Las mentes más claras de la historia han ido tejiendo poco a poco la intrincada tela de araña del conocimiento científico. En cada programa del podcast Ciencia y Genios les ofreceremos la biografía de un gran sabio escrita por varios autores.
Hasta mediados del siglo XV sólo había una forma de reproducir los libros: copiándolos a mano. Los copistas eran generalmente monjes o frailes que dedicaban toda su vida al rezo y a la copia de los libros que después eran utilizados por los sacerdotes, nobles y reyes. Pero a partir de 1450 todo cambió. Con la aparición de la imprenta de tipos móviles, inventada por Johannes Gutenberg, tuvo lugar una de las revoluciones tecnológicas más drásticas y generadoras de cultura de todos los tiempos.
Humberto Eco describe así el ambiente de un scriptorum, o lugar en el que se copiaban los manuscritos, en su libro El Nombre de la Rosa:
“Al llegar a la cima de la escalera entramos, por el torreón oriental, en el scriptorium, ante cuyo espectáculo no pude contener un grito de admiración. El primer piso no estaba dividido en dos como el de abajo, y, por tanto, se ofrecía a mi mirada en toda su espaciosa inmensidad. Las bóvedas, curvas y no demasiado altas (menos que las de una iglesia, pero, sin embargo, más que las de cualquiera de las salas capitulares que he conocido), apoyadas en recias pilastras, encerraban un espacio bañado por una luz bellísima, pues en cada una de las paredes más anchas había tres enormes ventanas, mientras que en cada una de las paredes externas de los torreones se abrían cinco ventanas más pequeñas, y, por último, también entraba luz desde el pozo octogonal interno, a través de ocho ventanas altas y estrechas. …

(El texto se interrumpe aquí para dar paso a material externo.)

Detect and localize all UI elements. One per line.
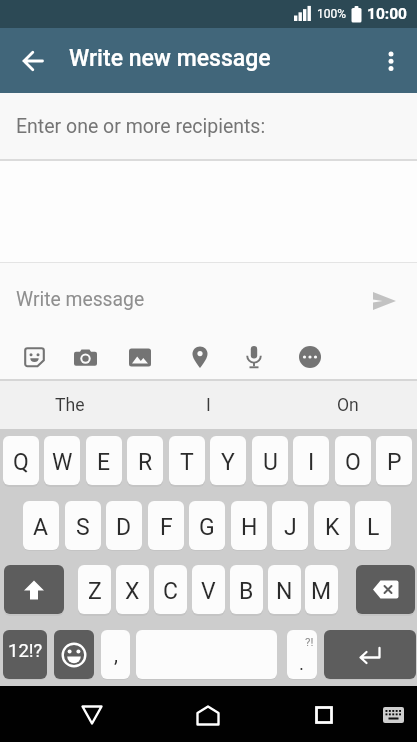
staticText: 12!? [8, 640, 43, 662]
staticText: A [33, 514, 49, 541]
button[interactable]: O [335, 436, 371, 485]
staticText: I [206, 395, 211, 416]
button[interactable] [136, 630, 277, 679]
button[interactable] [293, 340, 327, 374]
button[interactable]: Enter one or more recipients: [0, 93, 417, 159]
button[interactable]: Y [210, 436, 246, 485]
staticText: D [116, 514, 132, 541]
staticText: O [345, 449, 361, 476]
staticText: L [367, 514, 380, 541]
staticText: J [284, 514, 297, 541]
staticText: Write new message [69, 45, 271, 72]
button[interactable] [123, 340, 157, 374]
button[interactable]: H [231, 501, 267, 550]
button[interactable]: L [355, 501, 391, 550]
button[interactable]: U [252, 436, 288, 485]
button[interactable]: S [65, 501, 101, 550]
button[interactable] [302, 693, 346, 737]
button[interactable] [237, 340, 271, 374]
staticText: 100% [317, 7, 347, 21]
staticText: , [114, 643, 118, 666]
staticText: E [97, 449, 111, 476]
button[interactable]: P [376, 436, 412, 485]
button[interactable]: A [23, 501, 59, 550]
button[interactable]: V [192, 565, 225, 614]
button[interactable]: N [268, 565, 301, 614]
staticText: W [52, 449, 73, 476]
staticText: B [239, 578, 254, 605]
staticText: U [263, 449, 278, 476]
staticText: V [201, 578, 216, 605]
staticText: N [276, 578, 293, 605]
button[interactable] [70, 693, 114, 737]
button[interactable] [365, 282, 403, 320]
staticText: Y [221, 449, 235, 476]
button[interactable] [287, 630, 317, 679]
button[interactable] [54, 630, 94, 679]
button[interactable]: E [86, 436, 122, 485]
staticText: Z [88, 578, 102, 605]
button[interactable]: Z [78, 565, 111, 614]
button[interactable] [375, 697, 411, 733]
staticText: . [299, 652, 305, 674]
staticText: On [337, 395, 359, 416]
button[interactable] [183, 340, 217, 374]
button[interactable] [186, 693, 230, 737]
button[interactable]: W [44, 436, 80, 485]
staticText: M [311, 578, 332, 605]
button[interactable] [371, 41, 411, 81]
staticText: R [138, 449, 153, 476]
button[interactable] [16, 44, 50, 78]
staticText: P [387, 449, 402, 476]
button[interactable]: On [278, 395, 417, 416]
button[interactable]: 12!? [3, 630, 47, 679]
staticText: T [180, 449, 194, 476]
staticText: I [308, 449, 315, 476]
staticText: K [325, 514, 340, 541]
button[interactable]: D [106, 501, 142, 550]
button[interactable]: J [272, 501, 308, 550]
button[interactable]: R [127, 436, 163, 485]
staticText: ?! [305, 635, 314, 648]
button[interactable]: G [189, 501, 225, 550]
button[interactable]: Q [3, 436, 39, 485]
button[interactable]: K [314, 501, 350, 550]
button[interactable]: M [305, 565, 338, 614]
button[interactable] [324, 630, 416, 679]
button[interactable]: , [101, 630, 130, 679]
button[interactable] [17, 340, 51, 374]
staticText: X [125, 578, 140, 605]
button[interactable]: F [148, 501, 184, 550]
button[interactable]: I [293, 436, 329, 485]
button[interactable] [68, 340, 102, 374]
button[interactable]: C [154, 565, 187, 614]
button[interactable]: I [139, 395, 278, 416]
staticText: S [76, 514, 90, 541]
button[interactable] [4, 565, 64, 614]
staticText: Enter one or more recipients: [16, 115, 266, 138]
staticText: Q [13, 449, 29, 476]
staticText: H [241, 514, 258, 541]
staticText: C [163, 578, 178, 605]
button[interactable]: X [116, 565, 149, 614]
button[interactable]: The [0, 395, 139, 416]
button[interactable] [356, 565, 415, 614]
button[interactable]: B [230, 565, 263, 614]
staticText: Write message [16, 288, 145, 311]
staticText: G [199, 514, 215, 541]
staticText: 10:00 [367, 5, 407, 23]
staticText: The [55, 395, 85, 416]
button[interactable]: T [169, 436, 205, 485]
staticText: F [160, 514, 173, 541]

Tal y como apareció ante mis ojos, a aquella hora de la tarde, me pareció una alegre fábrica de saber. … Los anticuarios, los copistas, los rubricantes y los estudiosos estaban sentados cada uno ante su propia mesa, y cada mesa estaba situada debajo de una ventana. …
Los sitios mejor iluminados estaban reservados para los anticuarios, los miniaturistas más expertos, los rubricantes y los copistas. En cada mesa había todo lo necesario para ilustrar y copiar: cuernos con tinta, plumas finas, que algunos monjes estaban afinando con unos cuchillos muy delgados, piedra pómez para alisar el pergamino, reglas para trazar las líneas sobre las que luego se escribiría. Junto a cada escribiente, o bien en la parte más alta de las mesas, que tenían una inclinación, había un atril sobre el que estaba apoyado el códice que se estaba copiando, cubierta la página con mascarillas que encuadraban la línea que se estaba transcribiendo en aquel momento, y algunos monjes tenían tintas de oro y de otros colores. Otros, en cambio, solo leían libros y tomaban notas en sus cuadernos o tablillas personales.”